The first thing that comes to mind when one thinks about a cam profile is the actual shape of the lobe. In the cam profile design world, the lift table is the cam profile, not the shape of it. The actual cam profile shape (excluding the physical dimensions) is of little importance.
As talked about in previous blogs, the lift table shows the tappet height at each degree of cam profile rotation. There is also a sample lift table shown in a previous blog. What may not be clear to some is that the lift table does not represent any particular type of tappet. The table only shows tappet height. The lift table could be exactly the same whether the tappet was a roller or a flat style. The table could also be the same no matter the diameter of the tappet or roller wheel. Sound confusing? It’s really not.

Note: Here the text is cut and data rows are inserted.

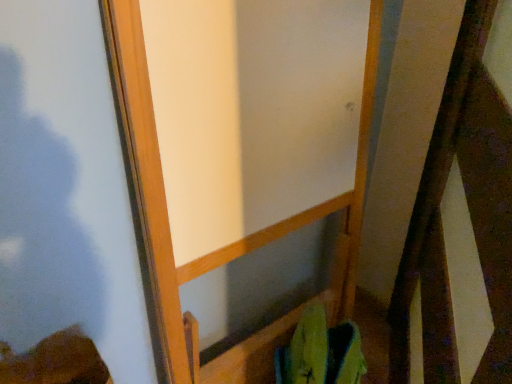 In order to click on green fabric laundry at lower center in this screenshot , I will do `click(320, 352)`.

What do you see at coordinates (320, 352) in the screenshot? I see `green fabric laundry at lower center` at bounding box center [320, 352].

Image resolution: width=512 pixels, height=384 pixels. Identify the location of green fabric laundry at lower center. (320, 352). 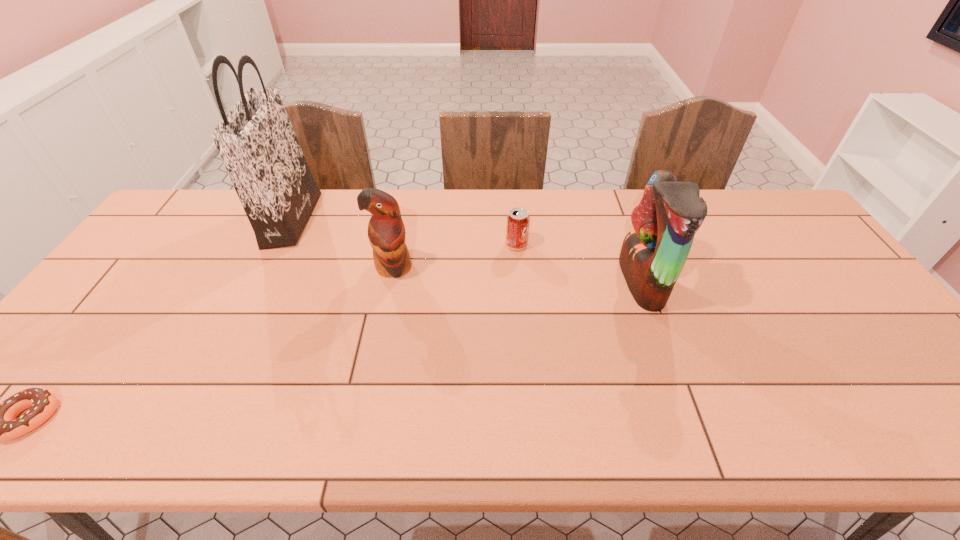 I want to click on vacant area located at the face of the right parrot, so click(x=541, y=282).

At what (x,y) coordinates should I click in order to perform the action: click on free region located on the face of the shorter parrot. Please return your answer as a coordinate pair (x, y). Image resolution: width=960 pixels, height=540 pixels. Looking at the image, I should click on (368, 394).

This screenshot has width=960, height=540. I want to click on vacant point located 0.240m on the right of the second shortest object, so click(605, 245).

Find the location of a particular element. The width and height of the screenshot is (960, 540). object that is at the far edge is located at coordinates (256, 141).

The width and height of the screenshot is (960, 540). I want to click on free space at the far edge of the desktop, so click(x=215, y=219).

Locate an element on the screen. The image size is (960, 540). free space at the near edge of the desktop is located at coordinates (846, 416).

Locate an element on the screen. vacant space at the left edge is located at coordinates (108, 359).

Find the location of a particular element. vacant area at the right edge of the desktop is located at coordinates (896, 398).

At what (x,y) coordinates should I click in order to perform the action: click on free region at the far left corner of the desktop. Please return your answer as a coordinate pair (x, y). This screenshot has width=960, height=540. Looking at the image, I should click on (186, 219).

Find the location of a particular element. The height and width of the screenshot is (540, 960). blank region between the tallest object and the right parrot is located at coordinates (467, 251). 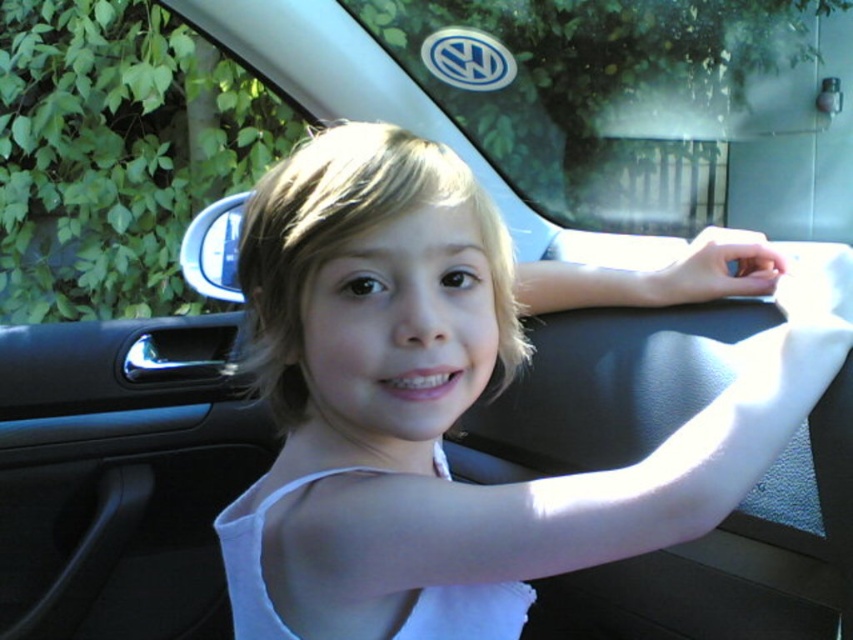 Can you confirm if white fabric at center is wider than transparent glass window at upper left?

No.

Which is below, white fabric at center or transparent glass window at upper left?

Positioned lower is white fabric at center.

Who is more forward, (561, 532) or (128, 140)?

Point (561, 532)

This screenshot has width=853, height=640. I want to click on white fabric at center, so click(462, 400). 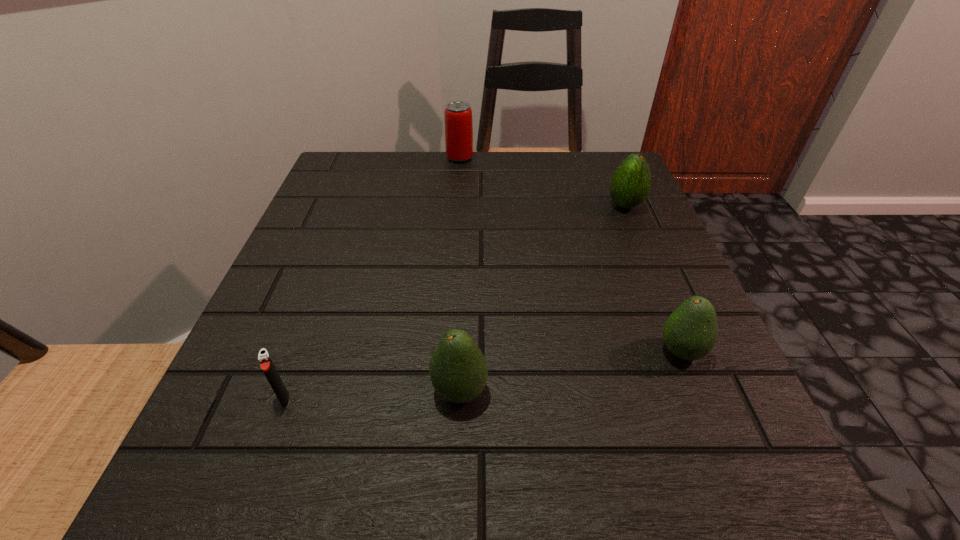 Where is `beer can`? beer can is located at coordinates (458, 115).

Locate an element on the screen. Image resolution: width=960 pixels, height=540 pixels. the farthest avocado is located at coordinates (630, 184).

Find the location of a particular element. Image resolution: width=960 pixels, height=540 pixels. the leftmost avocado is located at coordinates (458, 370).

You are a GUI agent. You are given a task and a screenshot of the screen. Output one action in this format:
    pyautogui.click(x=<x>, y=<y>)
    Task: Click on the igniter
    The image size is (960, 540).
    Given the screenshot: What is the action you would take?
    pyautogui.click(x=266, y=364)

Where is `vacant space located 0.190m on the right of the beer can`? This screenshot has height=540, width=960. vacant space located 0.190m on the right of the beer can is located at coordinates (550, 158).

You are a GUI agent. You are given a task and a screenshot of the screen. Output one action in this format:
    pyautogui.click(x=<x>, y=<y>)
    Task: Click on the free space located on the front of the farthest avocado
    Image resolution: width=960 pixels, height=540 pixels.
    Given the screenshot: What is the action you would take?
    pyautogui.click(x=686, y=348)

Where is `free location located on the right of the leftmost avocado`? This screenshot has width=960, height=540. free location located on the right of the leftmost avocado is located at coordinates 618,391.

The image size is (960, 540). Identify the location of vacant space positioned 0.280m on the back of the igniter. (336, 257).

The image size is (960, 540). I want to click on beer can at the far edge, so click(x=458, y=115).

The image size is (960, 540). In order to click on avocado located at the far edge in this screenshot , I will do `click(630, 184)`. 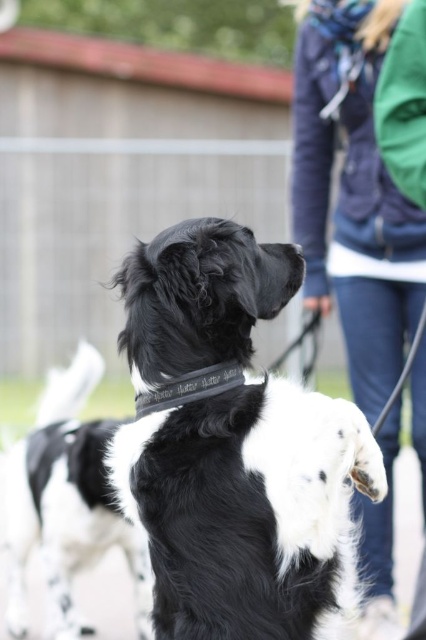 Question: Is black and white fur at center positioned behind black leather neckband at center?

Choices:
 (A) yes
 (B) no

Answer: (A)

Question: Which point is farther from the camera taking this photo?

Choices:
 (A) (290, 492)
 (B) (112, 422)

Answer: (B)

Question: Among these objects, which one is farthest from the camera?

Choices:
 (A) black leather neckband at center
 (B) black and white fur at center
 (C) black and white fur dog at center

Answer: (B)

Question: Which object appears farthest from the camera in this image?

Choices:
 (A) black and white fur dog at center
 (B) black and white fur at center
 (C) black leather neckband at center
 (D) denim jacket at upper center

Answer: (B)

Question: Does black and white fur dog at center have a larger size compared to black leather neckband at center?

Choices:
 (A) yes
 (B) no

Answer: (A)

Question: Does denim jacket at upper center have a larger size compared to black and white fur at center?

Choices:
 (A) yes
 (B) no

Answer: (A) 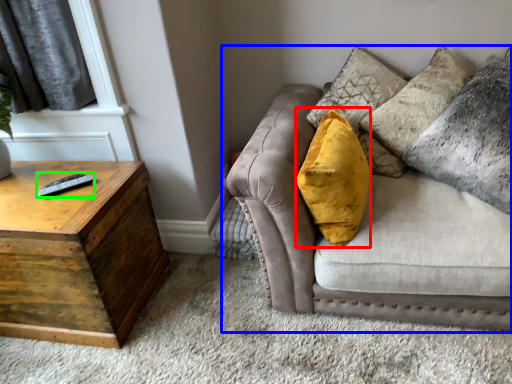 Question: Which is farther away from throw pillow (highlighted by a red box)? studio couch (highlighted by a blue box) or remote (highlighted by a green box)?

Choices:
 (A) studio couch
 (B) remote

Answer: (B) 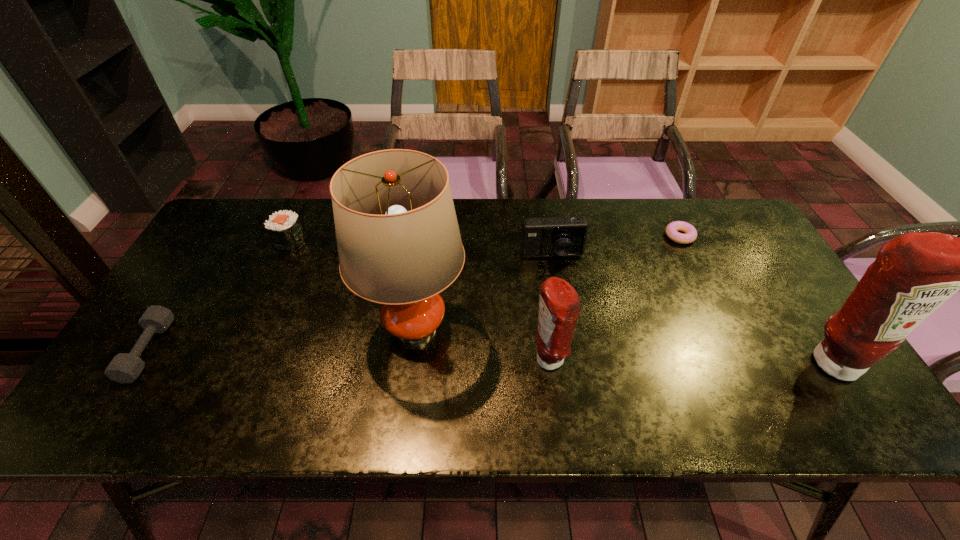 The image size is (960, 540). In the image, there is a desktop. Identify the location of vacant space at the near edge. (276, 377).

Find the location of a particular element. The height and width of the screenshot is (540, 960). vacant space at the left edge of the desktop is located at coordinates (200, 249).

Find the location of `free point at the right edge`. free point at the right edge is located at coordinates (751, 258).

Where is `free space at the far left corner of the desktop`? This screenshot has height=540, width=960. free space at the far left corner of the desktop is located at coordinates (243, 204).

In the image, there is a desktop. What are the coordinates of `vacant space at the near right corner` in the screenshot? It's located at (783, 365).

Where is `free spot between the taller condiment and the lamp`? The image size is (960, 540). free spot between the taller condiment and the lamp is located at coordinates (624, 346).

This screenshot has width=960, height=540. In order to click on empty location between the dumbbell and the third tallest object in this screenshot , I will do `click(348, 355)`.

At what (x,y) coordinates should I click in order to perform the action: click on free space that is in between the second object from left to right and the shortest object. Please return your answer as a coordinate pair (x, y). This screenshot has height=540, width=960. Looking at the image, I should click on (485, 238).

Locate an element on the screen. The image size is (960, 540). free space between the shortest object and the second object from left to right is located at coordinates (485, 238).

At what (x,y) coordinates should I click in order to perform the action: click on vacant space that's between the dumbbell and the tallest object. Please return your answer as a coordinate pair (x, y). Image resolution: width=960 pixels, height=540 pixels. Looking at the image, I should click on (281, 340). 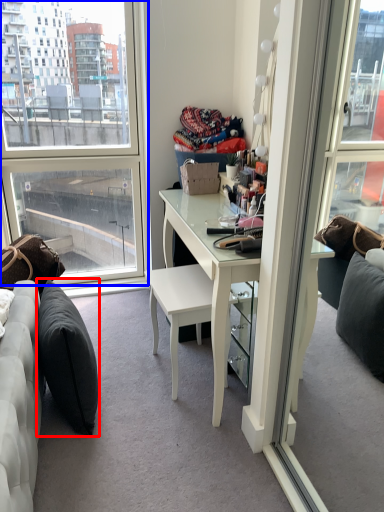 Question: Which object appears closest to the camera in this image, pillow (highlighted by a red box) or window (highlighted by a blue box)?

Choices:
 (A) pillow
 (B) window

Answer: (A)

The cam profile shape is created by the lift table and the tappet used. As long as it is physically possible, any tappet can be used with any lift table. Using the same lift table, the type of tappet will determine the shape of the cam profile. Obviously, a roller profile and a flat profile will look different, but the valve movement will be exactly the same. The tappet height at each degree of rotation will be the same. The lobe shape combined with a particular tappet will determine the tappet height. Make sense now?
Many times a flat profile cannot be made from the same lift table as a roller profile, because the velocity will be too high for the diameter of the flat tappet face. A roller profile might encounter a severe negative radius when made from the lift table of a flat profile. Make sure you have read and understand all of the previous blogs if this is not making sense. If none of these or any other physical problems occurs, the same lift table can be used to produce a flat and a roller cam profile. The finished cam profile would still need to comply with all of the other design parameters to be a good profile.
To sum it up, the profile design procedure will create the lift table. Based on the type of tappet that will be used, the cam profile shape is then created and the final design is accepted after much trial and error until all of the parameters are met. Computer software allows all of this to happen very quickly even though separate steps are actually taking place.